* **What is required**
Set down exactly the lines below, starting at the one that contains "Нет в наличии (443, 1418)" and ending at the one that contains "Plus ▼ (189, 386)", with both of those lines included and nothing else.
--- Record set Enclosed Below ---
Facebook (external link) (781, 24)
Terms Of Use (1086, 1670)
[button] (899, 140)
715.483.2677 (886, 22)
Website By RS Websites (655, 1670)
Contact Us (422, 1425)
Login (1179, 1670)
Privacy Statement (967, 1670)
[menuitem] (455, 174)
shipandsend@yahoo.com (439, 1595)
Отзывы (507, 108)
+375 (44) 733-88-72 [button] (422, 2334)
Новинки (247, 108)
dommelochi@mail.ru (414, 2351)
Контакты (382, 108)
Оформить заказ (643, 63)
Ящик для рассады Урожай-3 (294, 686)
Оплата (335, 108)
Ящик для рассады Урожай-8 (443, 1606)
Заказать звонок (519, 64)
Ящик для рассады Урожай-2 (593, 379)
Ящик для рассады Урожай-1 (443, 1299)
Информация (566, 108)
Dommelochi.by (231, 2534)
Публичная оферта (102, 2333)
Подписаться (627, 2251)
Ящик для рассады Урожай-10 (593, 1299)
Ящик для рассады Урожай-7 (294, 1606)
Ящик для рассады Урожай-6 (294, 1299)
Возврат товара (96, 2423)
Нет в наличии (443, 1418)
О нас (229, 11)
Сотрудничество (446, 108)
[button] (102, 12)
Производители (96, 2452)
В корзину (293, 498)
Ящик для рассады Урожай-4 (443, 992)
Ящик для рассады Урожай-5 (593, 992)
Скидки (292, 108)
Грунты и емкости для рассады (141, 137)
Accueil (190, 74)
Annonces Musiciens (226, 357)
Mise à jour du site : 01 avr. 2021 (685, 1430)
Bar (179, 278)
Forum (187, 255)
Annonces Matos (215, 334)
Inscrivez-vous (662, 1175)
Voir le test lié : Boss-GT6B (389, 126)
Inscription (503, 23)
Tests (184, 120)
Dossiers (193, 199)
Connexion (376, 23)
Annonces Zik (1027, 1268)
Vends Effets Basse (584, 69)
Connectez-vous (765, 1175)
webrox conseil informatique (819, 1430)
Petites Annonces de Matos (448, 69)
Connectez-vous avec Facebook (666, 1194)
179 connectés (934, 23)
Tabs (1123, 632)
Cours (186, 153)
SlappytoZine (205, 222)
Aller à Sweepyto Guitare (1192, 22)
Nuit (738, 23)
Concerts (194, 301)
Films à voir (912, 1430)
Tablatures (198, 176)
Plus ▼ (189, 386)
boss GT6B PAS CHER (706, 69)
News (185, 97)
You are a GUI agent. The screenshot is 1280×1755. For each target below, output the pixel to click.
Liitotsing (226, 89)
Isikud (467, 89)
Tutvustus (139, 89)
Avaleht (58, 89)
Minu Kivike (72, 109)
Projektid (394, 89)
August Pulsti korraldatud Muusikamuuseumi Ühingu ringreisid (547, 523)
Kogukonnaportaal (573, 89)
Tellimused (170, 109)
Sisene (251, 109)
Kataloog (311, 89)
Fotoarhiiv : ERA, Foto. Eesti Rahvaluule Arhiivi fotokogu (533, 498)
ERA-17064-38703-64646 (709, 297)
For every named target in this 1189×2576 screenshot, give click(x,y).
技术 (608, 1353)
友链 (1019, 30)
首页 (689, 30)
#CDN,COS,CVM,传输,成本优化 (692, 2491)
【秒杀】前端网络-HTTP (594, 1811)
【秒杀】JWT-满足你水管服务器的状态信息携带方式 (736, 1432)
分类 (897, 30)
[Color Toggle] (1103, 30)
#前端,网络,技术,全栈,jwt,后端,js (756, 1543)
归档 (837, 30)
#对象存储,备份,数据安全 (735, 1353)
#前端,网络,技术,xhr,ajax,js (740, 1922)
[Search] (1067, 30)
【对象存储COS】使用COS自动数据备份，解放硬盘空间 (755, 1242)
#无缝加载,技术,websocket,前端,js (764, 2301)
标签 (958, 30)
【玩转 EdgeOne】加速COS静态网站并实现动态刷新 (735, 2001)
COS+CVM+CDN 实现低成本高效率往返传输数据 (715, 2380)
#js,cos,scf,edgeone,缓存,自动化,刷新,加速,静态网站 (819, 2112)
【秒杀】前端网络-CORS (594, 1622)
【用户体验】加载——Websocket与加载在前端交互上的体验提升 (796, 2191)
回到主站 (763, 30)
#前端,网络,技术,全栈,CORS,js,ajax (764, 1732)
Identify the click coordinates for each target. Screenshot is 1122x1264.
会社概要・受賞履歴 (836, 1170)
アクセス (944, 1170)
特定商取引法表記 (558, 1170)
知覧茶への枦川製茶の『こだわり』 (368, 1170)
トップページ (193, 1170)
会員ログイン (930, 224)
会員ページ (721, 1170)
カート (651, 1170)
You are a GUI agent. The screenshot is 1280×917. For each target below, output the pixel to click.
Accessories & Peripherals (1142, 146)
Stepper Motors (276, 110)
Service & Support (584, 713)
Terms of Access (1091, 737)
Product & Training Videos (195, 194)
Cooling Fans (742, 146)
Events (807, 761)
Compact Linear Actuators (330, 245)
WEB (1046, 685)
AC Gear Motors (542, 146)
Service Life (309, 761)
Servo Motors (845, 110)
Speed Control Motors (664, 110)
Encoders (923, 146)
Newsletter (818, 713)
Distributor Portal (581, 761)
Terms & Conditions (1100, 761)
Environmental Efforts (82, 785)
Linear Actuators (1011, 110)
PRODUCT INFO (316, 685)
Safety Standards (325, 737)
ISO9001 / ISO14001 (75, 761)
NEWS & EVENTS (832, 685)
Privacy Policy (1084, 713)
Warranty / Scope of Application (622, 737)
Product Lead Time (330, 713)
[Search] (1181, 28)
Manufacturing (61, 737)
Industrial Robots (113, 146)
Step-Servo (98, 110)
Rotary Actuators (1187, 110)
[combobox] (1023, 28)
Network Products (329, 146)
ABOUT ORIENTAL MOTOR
--- End of Enclosed Record set ---
* **Task result**
Нет в наличии (443, 1418)
О нас (229, 11)
Сотрудничество (446, 108)
[button] (102, 12)
Производители (96, 2452)
В корзину (293, 498)
Ящик для рассады Урожай-4 (443, 992)
Ящик для рассады Урожай-5 (593, 992)
Скидки (292, 108)
Грунты и емкости для рассады (141, 137)
Accueil (190, 74)
Annonces Musiciens (226, 357)
Mise à jour du site : 01 avr. 2021 (685, 1430)
Bar (179, 278)
Forum (187, 255)
Annonces Matos (215, 334)
Inscrivez-vous (662, 1175)
Voir le test lié : Boss-GT6B (389, 126)
Inscription (503, 23)
Tests (184, 120)
Dossiers (193, 199)
Connexion (376, 23)
Annonces Zik (1027, 1268)
Vends Effets Basse (584, 69)
Connectez-vous (765, 1175)
webrox conseil informatique (819, 1430)
Petites Annonces de Matos (448, 69)
Connectez-vous avec Facebook (666, 1194)
179 connectés (934, 23)
Tabs (1123, 632)
Cours (186, 153)
SlappytoZine (205, 222)
Aller à Sweepyto Guitare (1192, 22)
Nuit (738, 23)
Concerts (194, 301)
Films à voir (912, 1430)
Tablatures (198, 176)
Plus ▼ (189, 386)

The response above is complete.